** What the task asks **
Retype the records that follow, every line exactly as written.

** Supplied information **
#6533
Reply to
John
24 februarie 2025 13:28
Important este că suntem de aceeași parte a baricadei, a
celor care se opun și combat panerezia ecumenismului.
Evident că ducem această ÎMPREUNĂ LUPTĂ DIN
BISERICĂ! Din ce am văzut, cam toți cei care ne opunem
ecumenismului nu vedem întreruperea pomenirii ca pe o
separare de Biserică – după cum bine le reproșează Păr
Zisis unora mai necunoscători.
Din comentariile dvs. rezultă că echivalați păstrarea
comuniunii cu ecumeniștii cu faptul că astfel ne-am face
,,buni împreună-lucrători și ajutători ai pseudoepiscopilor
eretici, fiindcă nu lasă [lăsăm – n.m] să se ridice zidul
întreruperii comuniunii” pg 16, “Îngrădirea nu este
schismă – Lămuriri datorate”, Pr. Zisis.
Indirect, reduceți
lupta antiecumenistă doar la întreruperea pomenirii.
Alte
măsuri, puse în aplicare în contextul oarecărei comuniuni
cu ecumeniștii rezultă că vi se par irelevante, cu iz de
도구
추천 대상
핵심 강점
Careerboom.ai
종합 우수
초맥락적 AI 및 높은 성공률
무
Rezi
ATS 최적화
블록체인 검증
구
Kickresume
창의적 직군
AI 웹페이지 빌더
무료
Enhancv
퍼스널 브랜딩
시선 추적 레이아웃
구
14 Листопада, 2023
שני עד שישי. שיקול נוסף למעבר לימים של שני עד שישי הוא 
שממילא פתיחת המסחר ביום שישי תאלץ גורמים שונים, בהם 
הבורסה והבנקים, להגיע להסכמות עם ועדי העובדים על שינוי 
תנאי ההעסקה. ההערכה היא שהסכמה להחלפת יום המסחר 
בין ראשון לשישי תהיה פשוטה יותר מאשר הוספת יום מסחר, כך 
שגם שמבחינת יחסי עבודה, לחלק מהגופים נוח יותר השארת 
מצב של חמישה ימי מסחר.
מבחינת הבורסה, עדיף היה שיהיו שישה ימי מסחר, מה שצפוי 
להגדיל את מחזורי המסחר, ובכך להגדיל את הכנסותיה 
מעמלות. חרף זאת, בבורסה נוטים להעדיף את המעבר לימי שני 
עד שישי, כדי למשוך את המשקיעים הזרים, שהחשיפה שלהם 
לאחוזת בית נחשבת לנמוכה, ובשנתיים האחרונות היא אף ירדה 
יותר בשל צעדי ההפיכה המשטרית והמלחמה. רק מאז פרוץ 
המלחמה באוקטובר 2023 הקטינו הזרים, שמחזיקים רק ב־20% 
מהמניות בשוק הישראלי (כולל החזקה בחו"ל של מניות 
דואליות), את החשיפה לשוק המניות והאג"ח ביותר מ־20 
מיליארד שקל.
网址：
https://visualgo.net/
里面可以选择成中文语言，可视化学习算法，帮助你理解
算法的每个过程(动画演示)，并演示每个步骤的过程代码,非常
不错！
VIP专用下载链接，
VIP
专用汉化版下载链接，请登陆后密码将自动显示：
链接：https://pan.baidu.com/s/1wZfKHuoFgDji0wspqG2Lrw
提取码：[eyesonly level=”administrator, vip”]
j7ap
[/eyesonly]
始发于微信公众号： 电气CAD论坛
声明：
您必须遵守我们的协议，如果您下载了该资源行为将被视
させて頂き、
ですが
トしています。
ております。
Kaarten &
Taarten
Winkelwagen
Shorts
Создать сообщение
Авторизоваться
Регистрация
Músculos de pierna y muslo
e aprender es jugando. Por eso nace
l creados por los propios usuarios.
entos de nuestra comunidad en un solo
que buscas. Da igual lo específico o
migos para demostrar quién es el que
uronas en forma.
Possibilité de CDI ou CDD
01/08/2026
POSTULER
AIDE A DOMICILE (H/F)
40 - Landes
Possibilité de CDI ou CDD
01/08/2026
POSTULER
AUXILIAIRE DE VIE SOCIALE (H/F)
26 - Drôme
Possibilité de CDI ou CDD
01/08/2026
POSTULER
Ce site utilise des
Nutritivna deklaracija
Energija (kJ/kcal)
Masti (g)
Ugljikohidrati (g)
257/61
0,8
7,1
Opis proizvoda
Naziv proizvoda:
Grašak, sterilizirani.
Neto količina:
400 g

** Response area **
#6533
Reply to
John
24 februarie 2025 13:28
Important este că suntem de aceeași parte a baricadei, a
celor care se opun și combat panerezia ecumenismului.
Evident că ducem această ÎMPREUNĂ LUPTĂ DIN
BISERICĂ! Din ce am văzut, cam toți cei care ne opunem
ecumenismului nu vedem întreruperea pomenirii ca pe o
separare de Biserică – după cum bine le reproșează Păr
Zisis unora mai necunoscători.
Din comentariile dvs. rezultă că echivalați păstrarea
comuniunii cu ecumeniștii cu faptul că astfel ne-am face
,,buni împreună-lucrători și ajutători ai pseudoepiscopilor
eretici, fiindcă nu lasă [lăsăm – n.m] să se ridice zidul
întreruperii comuniunii” pg 16, “Îngrădirea nu este
schismă – Lămuriri datorate”, Pr. Zisis.
Indirect, reduceți
lupta antiecumenistă doar la întreruperea pomenirii.
Alte
măsuri, puse în aplicare în contextul oarecărei comuniuni
cu ecumeniștii rezultă că vi se par irelevante, cu iz de
도구
추천 대상
핵심 강점
Careerboom.ai
종합 우수
초맥락적 AI 및 높은 성공률
무
Rezi
ATS 최적화
블록체인 검증
구
Kickresume
창의적 직군
AI 웹페이지 빌더
무료
Enhancv
퍼스널 브랜딩
시선 추적 레이아웃
구
14 Листопада, 2023
שני עד שישי. שיקול נוסף למעבר לימים של שני עד שישי הוא 
שממילא פתיחת המסחר ביום שישי תאלץ גורמים שונים, בהם 
הבורסה והבנקים, להגיע להסכמות עם ועדי העובדים על שינוי 
תנאי ההעסקה. ההערכה היא שהסכמה להחלפת יום המסחר 
בין ראשון לשישי תהיה פשוטה יותר מאשר הוספת יום מסחר, כך 
שגם שמבחינת יחסי עבודה, לחלק מהגופים נוח יותר השארת 
מצב של חמישה ימי מסחר.
מבחינת הבורסה, עדיף היה שיהיו שישה ימי מסחר, מה שצפוי 
להגדיל את מחזורי המסחר, ובכך להגדיל את הכנסותיה 
מעמלות. חרף זאת, בבורסה נוטים להעדיף את המעבר לימי שני 
עד שישי, כדי למשוך את המשקיעים הזרים, שהחשיפה שלהם 
לאחוזת בית נחשבת לנמוכה, ובשנתיים האחרונות היא אף ירדה 
יותר בשל צעדי ההפיכה המשטרית והמלחמה. רק מאז פרוץ 
המלחמה באוקטובר 2023 הקטינו הזרים, שמחזיקים רק ב־20% 
מהמניות בשוק הישראלי (כולל החזקה בחו"ל של מניות 
דואליות), את החשיפה לשוק המניות והאג"ח ביותר מ־20 
מיליארד שקל.
网址：
https://visualgo.net/
里面可以选择成中文语言，可视化学习算法，帮助你理解
算法的每个过程(动画演示)，并演示每个步骤的过程代码,非常
不错！
VIP专用下载链接，
VIP
专用汉化版下载链接，请登陆后密码将自动显示：
链接：https://pan.baidu.com/s/1wZfKHuoFgDji0wspqG2Lrw
提取码：[eyesonly level=”administrator, vip”]
j7ap
[/eyesonly]
始发于微信公众号： 电气CAD论坛
声明：
您必须遵守我们的协议，如果您下载了该资源行为将被视
させて頂き、
ですが
トしています。
ております。
Kaarten &
Taarten
Winkelwagen
Shorts
Создать сообщение
Авторизоваться
Регистрация
Músculos de pierna y muslo
e aprender es jugando. Por eso nace
l creados por los propios usuarios.
entos de nuestra comunidad en un solo
que buscas. Da igual lo específico o
migos para demostrar quién es el que
uronas en forma.
Possibilité de CDI ou CDD
01/08/2026
POSTULER
AIDE A DOMICILE (H/F)
40 - Landes
Possibilité de CDI ou CDD
01/08/2026
POSTULER
AUXILIAIRE DE VIE SOCIALE (H/F)
26 - Drôme
Possibilité de CDI ou CDD
01/08/2026
POSTULER
Ce site utilise des
Nutritivna deklaracija
Energija (kJ/kcal)
Masti (g)
Ugljikohidrati (g)
257/61
0,8
7,1
Opis proizvoda
Naziv proizvoda:
Grašak, sterilizirani.
Neto količina:
400 g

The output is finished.